Kibale National Park is a vibrant and diverse tropical rainforest located in Southwestern Uganda. The park is one of the most popular tourist destinations in Uganda because of its incredible biodiversity. The 300-square-mile park is primarily a tropical rainforest; but within its borders, visitors can also find swamps, grassland, and savanna, all of which are unique habitats for amazing animals.

In particular, people fly to Kibale National Park from all over the world because it is one of the best places on Earth to see communities of endangered chimpanzees living free in the wild — but they aren't the only fascinating species that can be found in Kibale. It is sometimes called "The Primate Capital of the World" because there are 13 types of primates that make the park their home. More than 100 other species of mammals live there, too, including the beautiful and elusive forest elephant and more than 370 species of birds.

Chimpanzee Trekking

For travelers looking to catch a glimpse of chimpanzees in the wild, Kibale National Park is one of the best bets. This is an exhilarating experience for tourists, but it is also a vital safe harbor for endangered chimpanzees.

The park is home to at least 1,000 chimpanzees living in naturally formed communities throughout the forest. Four of these communities are comfortable with humans and can be seen on chimpanzee trekking tours, during which visitors are taken into the park first thing in the morning to spot the chimps as they come down from their nests in the treetops above, or in the evenings as they return to the trees. The experience is a private and intimate one, as only six people at a time are permitted to accompany rangers to look for chimpanzees. Chimpanzee tracking permits are required to join the excursion, and visitors are allowed to spend around one hour watching the chimpanzees at a distance.

Nature walking and hiking

Kibale National Park is most famous for its chimpanzees, but there are many other animals there to see, including many other species of primates like olive baboons and the highly endangered Uganda red colobus monkey. These walks can be the best way for visitors to experience all that Kibale has to offer firsthand. While there is no guarantee that any particular animal will be visible at a particular time, there is a good chance of seeing African forest buffalo and giant forest hogs. 

A small group of travelers are accompanied by a guide who points out and identifies interesting plant life, birds, and animals along the way.
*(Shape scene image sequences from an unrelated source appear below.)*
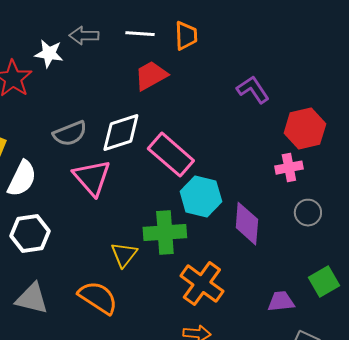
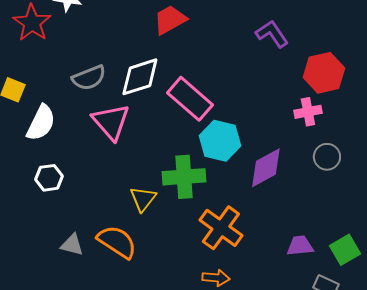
purple diamond: (247, 224) -> (266, 168), turned 57
white hexagon: (30, 234) -> (49, 178), size x0.7
green square: (324, 282) -> (345, 250), moved
gray triangle: (32, 299) -> (72, 245), moved, size x0.7

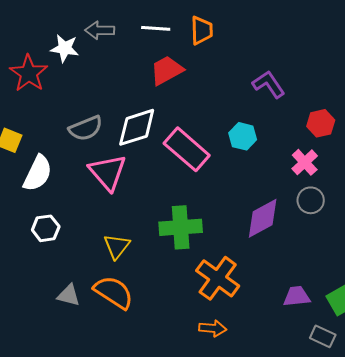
red hexagon: (324, 73) -> (321, 123), size x0.7
pink cross: (308, 112) -> (305, 162), turned -32
cyan hexagon: (220, 141) -> (243, 136), moved, size x0.7
gray circle: (327, 157) -> (311, 200), moved
yellow triangle: (143, 199) -> (117, 246), moved

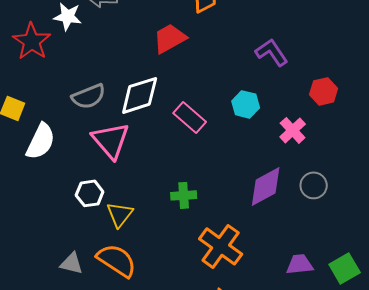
pink rectangle: (187, 149) -> (190, 117), size x0.7
pink cross: (305, 162) -> (293, 130), moved
gray circle: (311, 200) -> (314, 185), moved
green cross: (181, 227) -> (184, 195), size x0.6
white hexagon: (46, 228) -> (90, 193), moved

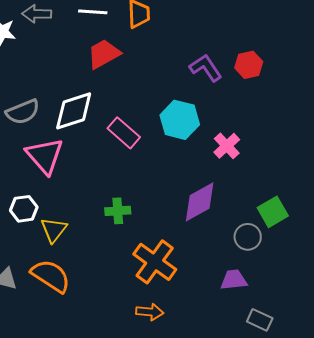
red hexagon: (324, 91) -> (249, 65), moved
cyan hexagon: (246, 104) -> (180, 120), size x1.4
gray circle: (314, 185) -> (248, 237), moved
green square: (345, 268) -> (273, 212), moved

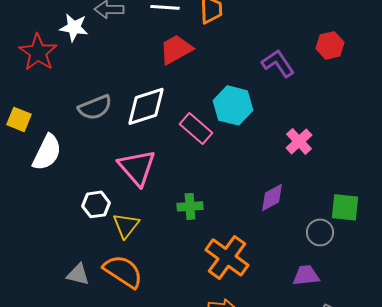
red hexagon: (249, 65) -> (330, 45), moved
cyan hexagon: (180, 120) -> (233, 105), moved
pink triangle: (45, 156) -> (137, 167), moved
purple diamond: (200, 202) -> (272, 197), size x0.7
green square: (273, 212) -> (345, 207), turned 36

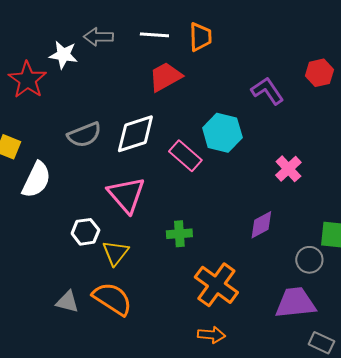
purple trapezoid: (306, 275) -> (295, 303), size x1.5

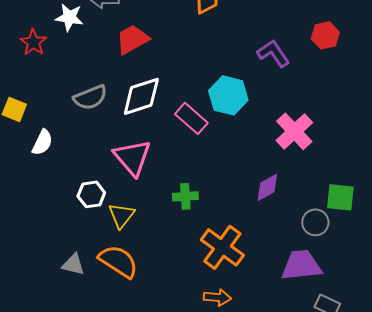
red trapezoid: (165, 77) -> (132, 39), moved
red star: (27, 80) -> (33, 42), size x0.7
pink cross: (288, 169) -> (294, 131), size x1.4
white semicircle: (36, 180) -> (42, 142), size x0.7

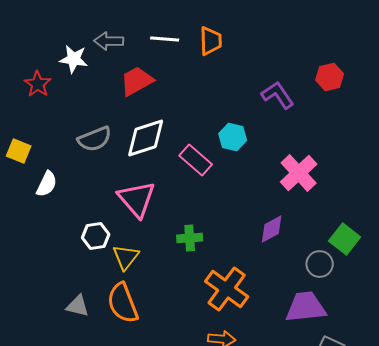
cyan hexagon: (228, 95) -> (233, 137), size x0.7
green square: (340, 197) -> (345, 239), turned 32
orange semicircle: (118, 261) -> (123, 303), turned -144

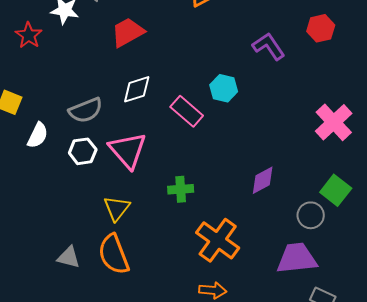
white diamond: (146, 138) -> (137, 89), size x0.7
gray semicircle: (95, 139) -> (86, 110), moved
pink cross: (299, 173) -> (334, 122), moved
white hexagon: (96, 236) -> (83, 151), moved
While most nature walks are a day long, it is possible to book a hike that lasts between two and six days and spans the entire length of the park, giving tourists the opportunity to see everything that lives in the forest. For those looking to see tree bears (pottos), bush babies, and civets, you can even book night walks. 

The elephants of Kibale National Park

In 2019, East African Trails estimated that 566 elephants live within Kibale National Park. While it is not advised to seek them out, it is possible that visitors will come across some elephants while exploring.

Most people are familiar with African savanna elephants. They are massive and have larger ears and tusks than their Asian cousins. Fewer people can picture the elusive African forest elephant, and that is by design. These smaller, yellow-eyed elephants live deep inside African rainforests and are rarely seen. As implied by their names, these two types of elephants enjoy vastly different habitats, so they are rarely in the same places. In Kibale National Park, their habitats overlap.

As reported in a 2023 study published in Oryx, recent studies of the elephants in Kibale National Park have found that not only are both types of elephants present — they are also interacting with each other — and in some cases, interbreeding. It appears that not only are forest elephants and savanna elephants willing and able to breed with each other, but the resulting hybrid elephants are also likely to breed with either forest or savanna elephants, as well as other hybrids, which can be indicative of a unique, blended future.